Some pet owners scoff at this idea. What’s wrong with regular old petting? they ask. And many veterinarians say that evidence of its benefits is flimsy. Nonetheless, pet massage workshops have flourished in recent years at pet stores, dog day-care centers, veterinary clinics, animal hospitals, massage schools and holistic institutes like the New York Open Center in Manhattan, where Ms. Lane and more than 75 other dog owners took a one-day class last summer.

“People realize more and more that what’s good for me, including massage, is probably good for my animal,” said Jean-Pierre Hourdebaigt, an animal massage therapist and teacher in Wellington, Fla., whose book “Canine Massage: A Complete Reference Manual” is considered the standard text.

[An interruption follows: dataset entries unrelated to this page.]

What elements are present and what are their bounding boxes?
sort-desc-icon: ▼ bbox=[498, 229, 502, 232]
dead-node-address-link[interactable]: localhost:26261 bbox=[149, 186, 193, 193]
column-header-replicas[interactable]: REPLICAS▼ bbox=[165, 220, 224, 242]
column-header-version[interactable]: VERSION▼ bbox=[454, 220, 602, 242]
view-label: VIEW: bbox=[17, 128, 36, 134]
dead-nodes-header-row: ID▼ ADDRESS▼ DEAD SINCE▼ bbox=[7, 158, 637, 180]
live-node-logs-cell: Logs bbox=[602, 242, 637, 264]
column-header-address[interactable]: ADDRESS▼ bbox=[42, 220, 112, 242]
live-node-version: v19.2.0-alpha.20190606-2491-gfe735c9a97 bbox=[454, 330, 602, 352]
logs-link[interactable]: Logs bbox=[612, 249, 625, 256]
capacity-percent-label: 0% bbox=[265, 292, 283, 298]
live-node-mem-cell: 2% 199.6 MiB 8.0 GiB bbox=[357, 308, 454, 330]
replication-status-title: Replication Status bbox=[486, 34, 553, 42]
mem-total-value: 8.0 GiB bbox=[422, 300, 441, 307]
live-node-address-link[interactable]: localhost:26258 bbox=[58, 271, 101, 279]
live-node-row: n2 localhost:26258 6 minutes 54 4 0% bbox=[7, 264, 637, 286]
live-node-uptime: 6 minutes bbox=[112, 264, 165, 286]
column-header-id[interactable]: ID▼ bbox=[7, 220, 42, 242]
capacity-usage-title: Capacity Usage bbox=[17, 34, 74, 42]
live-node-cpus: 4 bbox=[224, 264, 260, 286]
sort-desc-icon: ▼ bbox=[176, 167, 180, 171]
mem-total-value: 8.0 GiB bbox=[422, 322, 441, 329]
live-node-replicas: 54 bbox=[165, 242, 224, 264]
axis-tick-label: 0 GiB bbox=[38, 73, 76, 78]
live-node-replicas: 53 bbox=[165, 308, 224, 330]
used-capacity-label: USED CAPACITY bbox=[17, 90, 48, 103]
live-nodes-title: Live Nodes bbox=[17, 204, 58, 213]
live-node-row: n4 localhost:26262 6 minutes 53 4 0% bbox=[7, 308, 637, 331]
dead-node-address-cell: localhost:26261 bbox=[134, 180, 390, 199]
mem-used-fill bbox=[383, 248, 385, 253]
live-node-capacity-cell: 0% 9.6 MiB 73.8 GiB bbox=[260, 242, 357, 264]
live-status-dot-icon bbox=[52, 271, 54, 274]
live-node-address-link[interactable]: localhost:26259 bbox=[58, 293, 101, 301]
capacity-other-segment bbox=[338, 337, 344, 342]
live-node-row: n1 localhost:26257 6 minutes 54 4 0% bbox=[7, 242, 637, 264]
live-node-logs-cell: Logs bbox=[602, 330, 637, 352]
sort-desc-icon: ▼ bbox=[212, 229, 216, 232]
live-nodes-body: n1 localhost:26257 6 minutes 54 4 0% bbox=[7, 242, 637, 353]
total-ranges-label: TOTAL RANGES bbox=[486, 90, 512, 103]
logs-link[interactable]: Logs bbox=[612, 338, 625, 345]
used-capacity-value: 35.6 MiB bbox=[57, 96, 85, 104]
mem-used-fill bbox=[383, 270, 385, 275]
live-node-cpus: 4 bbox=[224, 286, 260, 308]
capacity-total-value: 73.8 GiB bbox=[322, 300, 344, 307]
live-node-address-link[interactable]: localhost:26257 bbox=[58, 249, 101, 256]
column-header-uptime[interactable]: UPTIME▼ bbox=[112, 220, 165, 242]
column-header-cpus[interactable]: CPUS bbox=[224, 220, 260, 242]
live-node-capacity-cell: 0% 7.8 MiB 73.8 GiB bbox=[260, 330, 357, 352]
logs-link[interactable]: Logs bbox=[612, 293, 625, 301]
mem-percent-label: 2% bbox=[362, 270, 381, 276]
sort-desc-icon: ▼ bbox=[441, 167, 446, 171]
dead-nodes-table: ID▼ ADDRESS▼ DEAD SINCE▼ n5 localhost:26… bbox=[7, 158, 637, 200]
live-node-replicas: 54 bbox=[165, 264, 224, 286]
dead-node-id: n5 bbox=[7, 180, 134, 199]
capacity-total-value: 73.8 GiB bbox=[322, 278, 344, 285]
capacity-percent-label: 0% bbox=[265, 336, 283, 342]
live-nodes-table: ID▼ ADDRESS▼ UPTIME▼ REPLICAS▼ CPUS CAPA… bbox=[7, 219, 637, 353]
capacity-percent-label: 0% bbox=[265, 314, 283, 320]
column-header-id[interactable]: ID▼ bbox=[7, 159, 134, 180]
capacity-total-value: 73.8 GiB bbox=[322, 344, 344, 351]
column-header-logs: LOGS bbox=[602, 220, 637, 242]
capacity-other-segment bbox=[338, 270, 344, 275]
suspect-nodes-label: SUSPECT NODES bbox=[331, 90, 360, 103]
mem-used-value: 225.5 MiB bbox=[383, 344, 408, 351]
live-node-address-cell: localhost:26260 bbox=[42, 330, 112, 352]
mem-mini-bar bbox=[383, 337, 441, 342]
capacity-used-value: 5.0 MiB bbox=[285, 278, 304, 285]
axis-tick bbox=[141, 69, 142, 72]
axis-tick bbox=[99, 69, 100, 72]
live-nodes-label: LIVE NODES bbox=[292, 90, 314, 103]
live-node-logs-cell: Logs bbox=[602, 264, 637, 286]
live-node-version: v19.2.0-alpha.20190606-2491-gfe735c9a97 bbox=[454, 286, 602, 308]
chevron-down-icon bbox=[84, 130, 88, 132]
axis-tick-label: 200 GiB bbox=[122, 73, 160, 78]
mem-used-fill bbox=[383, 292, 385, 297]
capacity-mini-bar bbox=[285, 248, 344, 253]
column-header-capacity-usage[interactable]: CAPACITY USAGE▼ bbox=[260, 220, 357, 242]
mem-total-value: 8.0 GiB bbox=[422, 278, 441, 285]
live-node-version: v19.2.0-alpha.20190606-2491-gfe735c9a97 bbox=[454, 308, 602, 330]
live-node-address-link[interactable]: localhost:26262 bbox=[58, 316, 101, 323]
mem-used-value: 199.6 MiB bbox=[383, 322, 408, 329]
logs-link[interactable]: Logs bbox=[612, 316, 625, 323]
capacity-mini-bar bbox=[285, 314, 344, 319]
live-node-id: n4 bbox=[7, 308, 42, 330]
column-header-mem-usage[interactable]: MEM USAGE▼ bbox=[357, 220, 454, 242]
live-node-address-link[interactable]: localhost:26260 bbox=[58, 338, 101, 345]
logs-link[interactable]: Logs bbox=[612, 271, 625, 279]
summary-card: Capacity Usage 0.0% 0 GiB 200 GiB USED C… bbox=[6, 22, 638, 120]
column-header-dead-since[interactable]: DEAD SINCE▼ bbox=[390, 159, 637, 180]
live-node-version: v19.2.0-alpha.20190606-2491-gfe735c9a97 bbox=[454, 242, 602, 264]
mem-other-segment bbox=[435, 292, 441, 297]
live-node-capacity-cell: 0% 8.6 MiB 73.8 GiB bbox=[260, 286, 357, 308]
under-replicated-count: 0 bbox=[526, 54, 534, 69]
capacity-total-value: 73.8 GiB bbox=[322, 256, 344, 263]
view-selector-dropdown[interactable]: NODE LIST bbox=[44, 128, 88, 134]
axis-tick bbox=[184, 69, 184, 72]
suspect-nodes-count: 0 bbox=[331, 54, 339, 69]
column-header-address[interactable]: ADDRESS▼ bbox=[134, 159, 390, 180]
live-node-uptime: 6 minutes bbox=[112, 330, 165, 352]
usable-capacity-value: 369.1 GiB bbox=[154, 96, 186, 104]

“Today, you also have the baby boomers whose kids are gone,” Mr. Hourdebaigt said. They “have more time and money, and it’s easy for them to spend a couple hundred bucks on a massage seminar for their dog. The animal benefits, the benevolent action makes them feel good. Everybody’s happy.”

By most estimates, only a few of the nation’s pet dogs and cats — which the American Pet Products Association estimates at 78.2 million and 86.4 million, respectively — are fortunate enough to receive massages. But the numbers may be growing. The International Association of Animal Massage and Bodywork, a professional group in Toledo, Ohio, now has more than 500 members, up from just 200 in 2007. And a survey of more than 1,200 pet owners across the United States and Canada by the American Animal Hospital Association in Lakewood, Colo., found that the number who were pursuing alternative therapies for their animals — including acupuncture, massage, chiropractic and herbal medicine — rose to 21 percent from 6 percent between 1996 and 2003. (It may still be rising; the survey was discontinued after 2004.)

Many pet owners interested in massage hire professionals to perform the treatment. But the D.I.Y. approach — in which pet owners like Ms. Lane learn the techniques themselves — also seems to be gaining in popularity, as Mr. Hourdebaigt maintains. At the Northwest School of Animal Massage in Fall City, Wash., 170 people took the basic amateur workshop last year; eight years ago, only 24 people enrolled. At the Boulder College of Massage Therapy in Colorado, enrollment in a similar class has jumped 30 percent in the last two years.

Becky Brandenburg, an animal-massage practitioner and teacher in Martins Ferry, Ohio, said she started offering occasional workshops for pet owners last year, but now plans to offer them monthly. “Every time I announce a class, it’s filled within a day or two,” Ms. Brandenburg said. “It’s really taken off.”